Free-Flow-Parking ist eine neue und innovative Art der Parkraumbewirtschaftung, die sich weltweit zunehmender Beliebtheit erfreut. Bei Free-Flow wird auf herkömmliche Schranken verzichtet und stattdessen eine Kombination aus Kennzeichenscannern und künstlicher Intelligenz genutzt, um Fahrzeuge zu identifizieren und automatisch ihre Parkdauer zu ermitteln.

Höhere Preiseffizienz

Einer der größten Vorteile der Abschaffung von Schranken, Ticketgeber bzw. Leser und Toren auf Parkplätzen ist die damit verbundene Kostenreduzierung. Herkömmliche Parkschranken müssen aufgrund des hohen Verschleißes regelmäßig gewartet werden und können kostspielig in der Anschaffung sein. Zudem führen Schrankenausfälle zu hohen Reparaturkosten, unzufriedenen Kunden und aufwendigen Kontrollen. Sobald eine Parkplatzschranke defekt ist, kann die Parkdauer der Fahrer nicht mehr überprüft werden, was Umsatzeinbuße zur Folge hat. Zudem wird ein 24/7 Wartungsservice benötigt, falls Fahrzeuge beispielsweise bei verschlossener, kaputter Schranke den Parkplatz nicht mehr verlassen können. Schrankenfreie Parksysteme arbeiten hingegen mit künstlicher Intelligenz und automatisierter Kennzeichenerfassung und regulieren den Parkplatz ganz ohne Schranken, Ticketgeber bzw. Leser. Da die Kennzeichenscanner meist in mehreren Metern Höhe angebracht sind, sind sie zudem einer geringeren Vandalismusgefahr ausgesetzt, als Schrankensysteme. Insgesamt ist ein schrankenfreies System dank Verzicht auf wartungsintensive Bauteile deutlich kosteneffizienter, durch reduzierte Installations- und Instandhaltungskosten, weniger störungsanfällig und langlebiger.

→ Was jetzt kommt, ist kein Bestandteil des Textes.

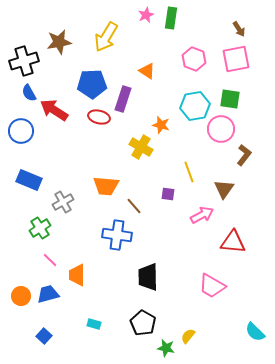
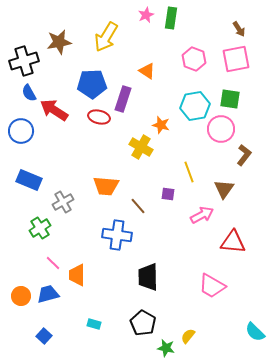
brown line at (134, 206): moved 4 px right
pink line at (50, 260): moved 3 px right, 3 px down
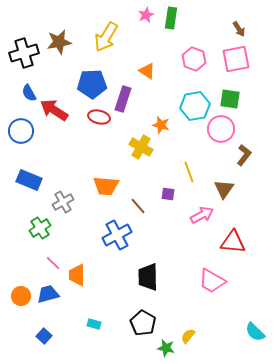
black cross at (24, 61): moved 8 px up
blue cross at (117, 235): rotated 36 degrees counterclockwise
pink trapezoid at (212, 286): moved 5 px up
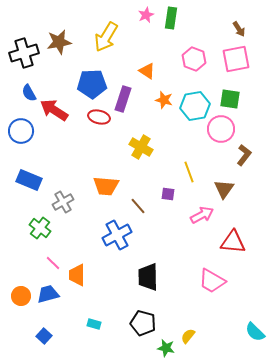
orange star at (161, 125): moved 3 px right, 25 px up
green cross at (40, 228): rotated 20 degrees counterclockwise
black pentagon at (143, 323): rotated 15 degrees counterclockwise
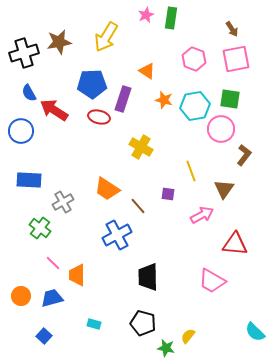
brown arrow at (239, 29): moved 7 px left
yellow line at (189, 172): moved 2 px right, 1 px up
blue rectangle at (29, 180): rotated 20 degrees counterclockwise
orange trapezoid at (106, 186): moved 1 px right, 3 px down; rotated 28 degrees clockwise
red triangle at (233, 242): moved 2 px right, 2 px down
blue trapezoid at (48, 294): moved 4 px right, 4 px down
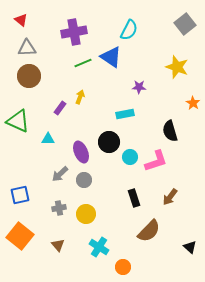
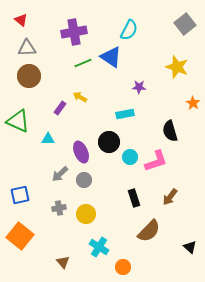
yellow arrow: rotated 80 degrees counterclockwise
brown triangle: moved 5 px right, 17 px down
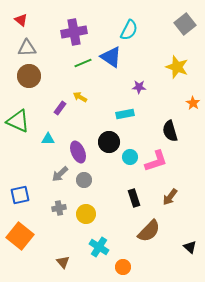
purple ellipse: moved 3 px left
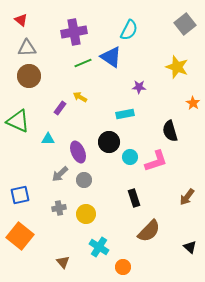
brown arrow: moved 17 px right
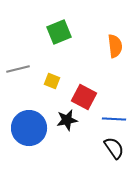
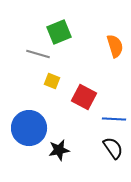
orange semicircle: rotated 10 degrees counterclockwise
gray line: moved 20 px right, 15 px up; rotated 30 degrees clockwise
black star: moved 8 px left, 30 px down
black semicircle: moved 1 px left
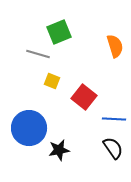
red square: rotated 10 degrees clockwise
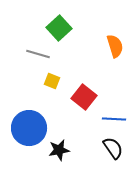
green square: moved 4 px up; rotated 20 degrees counterclockwise
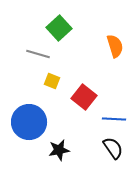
blue circle: moved 6 px up
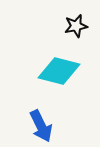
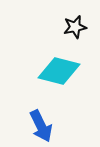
black star: moved 1 px left, 1 px down
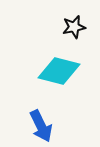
black star: moved 1 px left
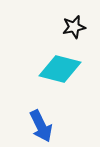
cyan diamond: moved 1 px right, 2 px up
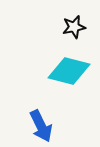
cyan diamond: moved 9 px right, 2 px down
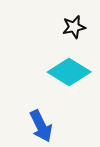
cyan diamond: moved 1 px down; rotated 18 degrees clockwise
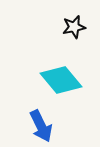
cyan diamond: moved 8 px left, 8 px down; rotated 18 degrees clockwise
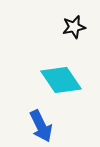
cyan diamond: rotated 6 degrees clockwise
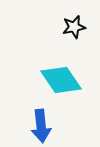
blue arrow: rotated 20 degrees clockwise
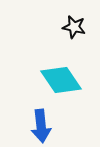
black star: rotated 25 degrees clockwise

Effiziente Steuerung des Verkehrsflusses

Bei hoch frequentierten Parkräumen verursachen Schrankenanlagen einen Rückstau und beeinträchtigen den Besucherstrom. Dies kann zu langen Wartezeiten von Besuchern führen, was die Kundenzufriedenheit reduziert. Dank der Automatisierung sämtlicher Vorgänge wird bei schrankenfreien Systemen ein höherer Durchfluss durch verbesserte Prozesseffizienz erzielt und ein reibungsloser Parkvorgang gewährleistet. Bei der Ein- oder Ausfahrt muss der Fahrer nicht mehr anhalten, um ein Ticket zu ziehen und die Wartezeit vor Schrankenanlagen entfällt.

Ticketloses Parksystem

Durch die Einführung von datenschutzkonformer Kennzeichenerkennung bei der Ein- und Ausfahrt wird die Parkdauer automatisch berechnet, wodurch die Notwendigkeit von Parktickets oder Parkscheiben entfällt. Für den Parkplatzbetreiber erübrigt sich somit das Nachfüllen oder die Entsorgung der Parktickets. Die Kunden profitieren von der bequemen automatischen Ausstellung von Parkscheinen durch Kennzeichenerkennung. Es können keine Tickets mehr verloren werden, was zu einem stressfreien Parkerlebnis führt.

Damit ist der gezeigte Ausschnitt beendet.